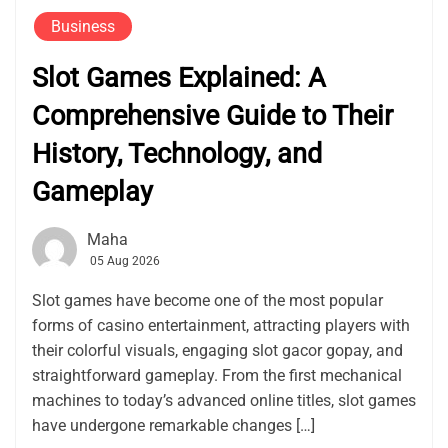
Business
Slot Games Explained: A
Comprehensive Guide to Their
History, Technology, and
Gameplay
Maha
05 Aug 2026
Slot games have become one of the most popular
forms of casino entertainment, attracting players with
their colorful visuals, engaging slot gacor gopay, and
straightforward gameplay. From the first mechanical
machines to today’s advanced online titles, slot games
have undergone remarkable changes […]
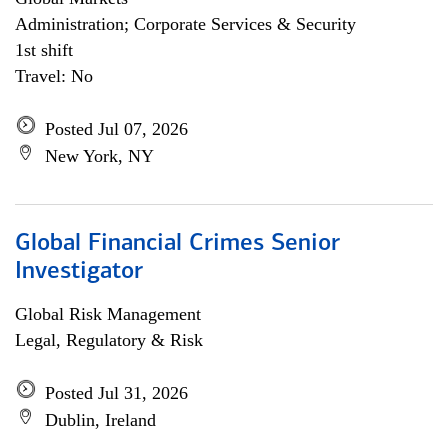
Administration; Corporate Services & Security
1st shift
Travel: No
Posted Jul 07, 2026
New York, NY
Global Financial Crimes Senior
Investigator
Global Risk Management
Legal, Regulatory & Risk
Posted Jul 31, 2026
Dublin, Ireland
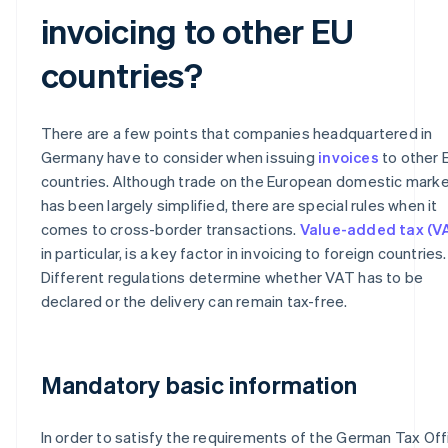
invoicing to other EU
countries?
There are a few points that companies headquartered in
Germany have to consider when issuing
invoices
to other 
countries. Although trade on the European domestic mark
has been largely simplified, there are special rules when it
comes to cross-border transactions.
Value-added tax (V
in particular, is a key factor in invoicing to foreign countries.
Different regulations determine whether VAT has to be
declared or the delivery can remain tax-free.
Mandatory basic information
In order to satisfy the requirements of the German Tax Off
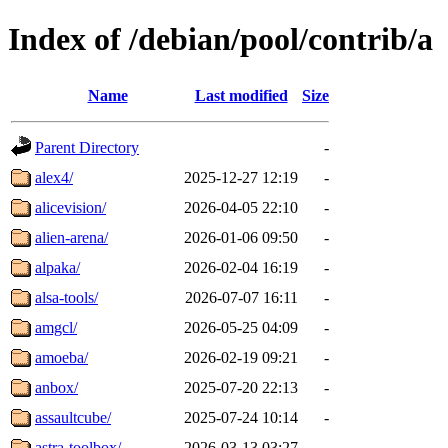
Index of /debian/pool/contrib/a
Name
Last modified
Size
Parent Directory
-
alex4/
2025-12-27 12:19
-
alicevision/
2026-04-05 22:10
-
alien-arena/
2026-01-06 09:50
-
alpaka/
2026-02-04 16:19
-
alsa-tools/
2026-07-07 16:11
-
amgcl/
2026-05-25 04:09
-
amoeba/
2026-02-19 09:21
-
anbox/
2025-07-20 22:13
-
assaultcube/
2025-07-24 10:14
-
astra-toolbox/
2026-03-13 03:27
-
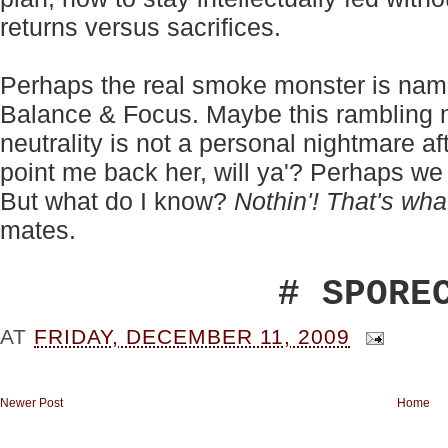
returns versus sacrifices.
Perhaps the real smoke monster is nam
Balance & Focus. Maybe this rambling 
neutrality is not a personal nightmare aft
point me back her, will ya'? Perhaps we
But what do I know?
Nothin'! That's wha
mates.
# SPORE
AT
FRIDAY, DECEMBER 11, 2009
Newer Post
Home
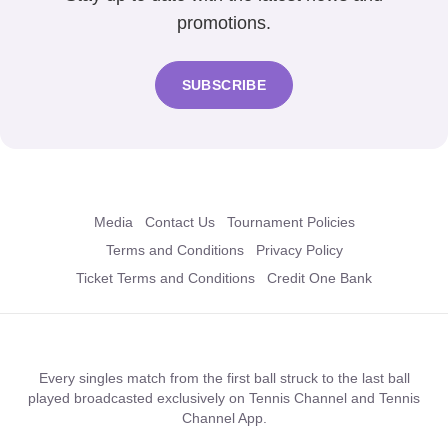
promotions.
SUBSCRIBE
Media
Contact Us
Tournament Policies
Terms and Conditions
Privacy Policy
Ticket Terms and Conditions
Credit One Bank
Every singles match from the first ball struck to the last ball
played broadcasted exclusively on Tennis Channel and Tennis
Channel App.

• • • • • • •

WORK ITEM
Pull each line containing "Terms" from the records.

RESPONSE
Terms and Conditions
Ticket Terms and Conditions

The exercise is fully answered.